A couple of no-spoiler nitpicks regarding The Martian (which, on the whole, I found quite good, so not ruined, but certainly a stand-out issue in such a decent representation)...
One: Says a technically-trained person, "Wind velocity is twenty-one point forty-one metres per second" (or very similar). I can't believe that any technically-trained person (in NASA, no less) would specify decimals in such a manner. And, if they do, I hope they're ashamed of themselves.
Two: The trajectories of the crew transitioning from the Hermes central corridor to the 'spoke' corridor down to the habitat appeared to consistently exhibit a curve. Treating it as a non-rotating frame of reference, the angled push-off of the central corridor would be straight (as a diagonal), and then upon entering the 'down-spoke' you contact the tube-wall before you start going straight down it.

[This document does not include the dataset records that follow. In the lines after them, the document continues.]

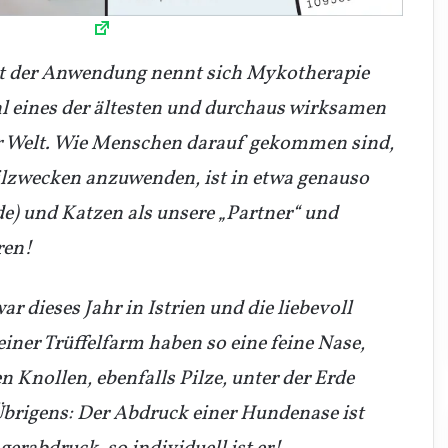
Art der Anwendung nennt sich Mykotherapie
hl eines der ältesten und durchaus wirksamen
r Welt. Wie Menschen darauf gekommen sind,
ilzwecken anzuwenden, ist in etwa genauso
de) und Katzen als unsere „Partner“ und
ren!
r dieses Jahr in Istrien und die liebevoll
iner Trüffelfarm haben so eine feine Nase,
en Knollen, ebenfalls Pilze, unter der Erde
Übrigens: Der Abdruck einer Hundenase ist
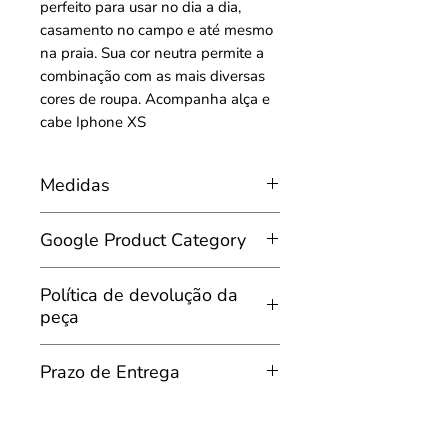
perfeito para usar no dia a dia,
casamento no campo e até mesmo
na praia. Sua cor neutra permite a
combinação com as mais diversas
cores de roupa. Acompanha alça e
cabe Iphone XS
Medidas
Comprimento: 17,5cm
Google Product Category
Altura: 17cm
Largura: 6cm
All products were carefully chosen
Política de devolução da
peça
Do Arrependimento e da devolução
Prazo de Entrega
da peça
Prazo de entrega da Peça
Conforme dispõe o artigo 49 do
Código de Defesa do Consumidor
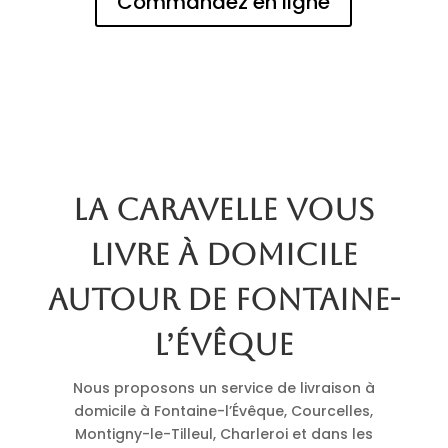
Commandez en ligne
La Caravelle vous
livre à domicile
autour de Fontaine-
l’Évêque
Nous proposons un service de livraison à
domicile à Fontaine-l’Évêque, Courcelles,
Montigny-le-Tilleul, Charleroi et dans les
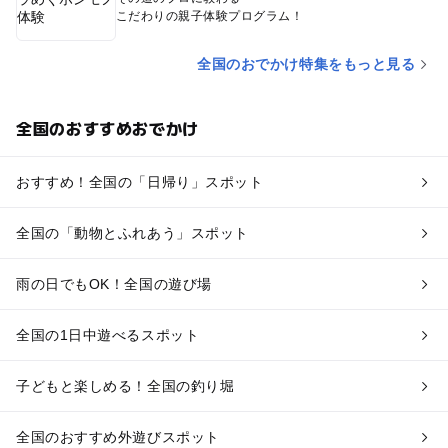
こだわりの親子体験プログラム！
全国のおでかけ特集をもっと見る
全国のおすすめおでかけ
おすすめ！全国の「日帰り」スポット
全国の「動物とふれあう」スポット
雨の日でもOK！全国の遊び場
全国の1日中遊べるスポット
子どもと楽しめる！全国の釣り堀
全国のおすすめ外遊びスポット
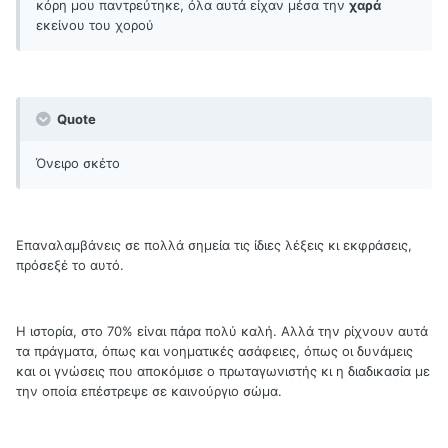
κόρη μου παντρεύτηκε, όλα αυτά είχαν μέσα την
χαρά
εκείνου του χορού
Quote
Όνειρο σκέτο
Επαναλαμβάνεις σε πολλά σημεία τις ίδιες λέξεις κι εκφράσεις,
πρόσεξέ το αυτό.
Η ιστορία, στο 70% είναι πάρα πολύ καλή. Αλλά την ρίχνουν αυτά
τα πράγματα, όπως και νοηματικές ασάφειες, όπως οι δυνάμεις
και οι γνώσεις που αποκόμισε ο πρωταγωνιστής κι η διαδικασία με
την οποία επέστρεψε σε καινούργιο σώμα.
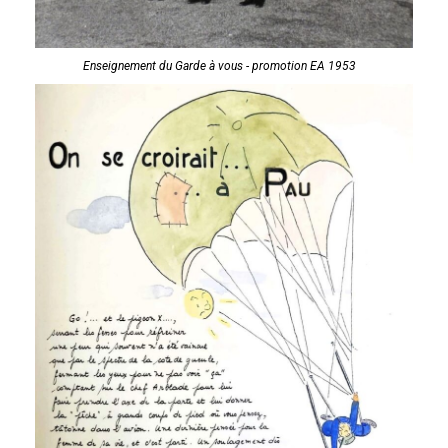
Enseignement du Garde à vous - promotion EA 1953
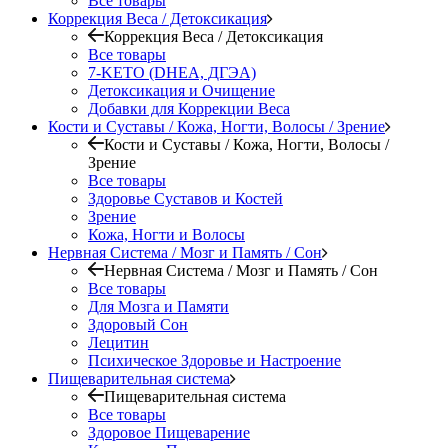
Все товары
Коррекция Веса / Детоксикация
Коррекция Веса / Детоксикация
Все товары
7-KETO (DHEA, ДГЭА)
Детоксикация и Очищение
Добавки для Коррекции Веса
Кости и Суставы / Кожа, Ногти, Волосы / Зрение
Кости и Суставы / Кожа, Ногти, Волосы /
Зрение
Все товары
Здоровье Суставов и Костей
Зрение
Кожа, Ногти и Волосы
Нервная Система / Мозг и Память / Сон
Нервная Система / Мозг и Память / Сон
Все товары
Для Мозга и Памяти
Здоровый Сон
Лецитин
Психическое Здоровье и Настроение
Пищеварительная система
Пищеварительная система
Все товары
Здоровое Пищеварение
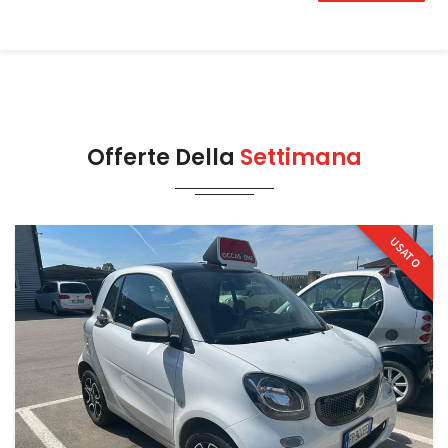
Offerte Della
Settimana
USATO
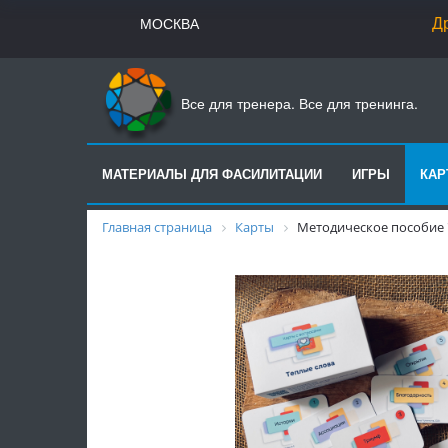
Друзья
МОСКВА
Все для тренера. Все для тренинга.
МАТЕРИАЛЫ ДЛЯ ФАСИЛИТАЦИИ
ИГРЫ
КА
Главная страница
Карты
Методическое пособие 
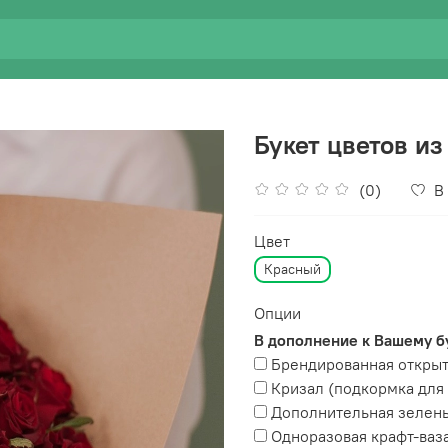
Букет цветов из
(0)
В
Цвет
Красный
Опции
В дополнение к Вашему б
Брендированная открыт
Кризал (подкормка для 
Дополнительная зелень 
Одноразовая крафт-ваз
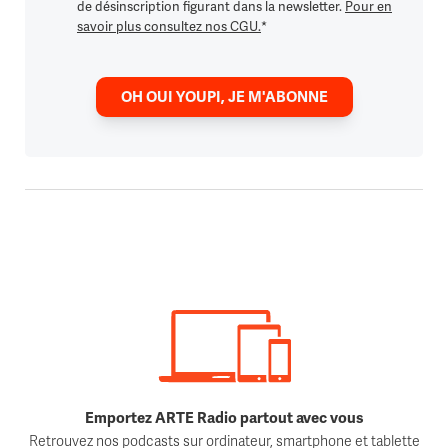
de désinscription figurant dans la newsletter.
Pour en
savoir plus consultez nos CGU.
*
OH OUI YOUPI, JE M'ABONNE
Emportez ARTE Radio partout avec vous
Retrouvez nos podcasts sur ordinateur, smartphone et tablette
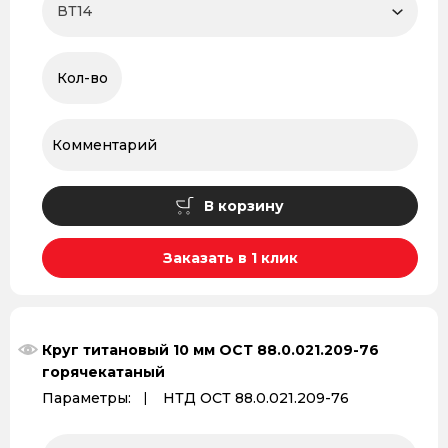
В корзину
Заказать в 1 клик
Круг титановый 10 мм ОСТ 88.0.021.209-76
горячекатаный
Параметры:
НТД ОСТ 88.0.021.209-76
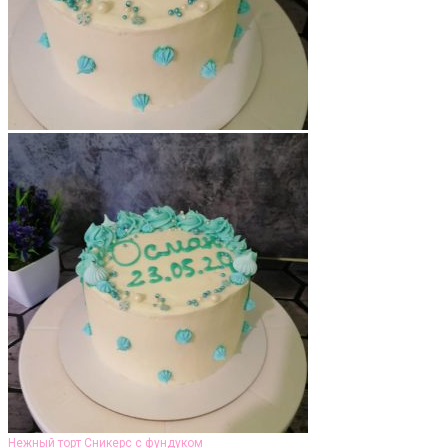
Нежный торт Сникерс с фундуком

Treating it as a rotating frame of reference, you'd have to account for the Coriolis forces and aim ahead (to the turn-wise wall) and still wait until you contacted it before you'd curve in that direction. In neither case would you execute a graceful dive. (And I'd be doubtful about going in head-first, given you need to make sure you quickly tuck in to go feet-first down the ladder, however stylishly it seems they get to slid down to the apparently 1G end-node. You don't want to risk not getting a hold and being flung out head-first/downwards, by being propelled by the withershins edge of the spoke-tube. However, they've had months and months and months to get their space-legs. Even if they couldn't defy the laws of momentum.)
I'll avoid the spoilerish nitpicks, for now.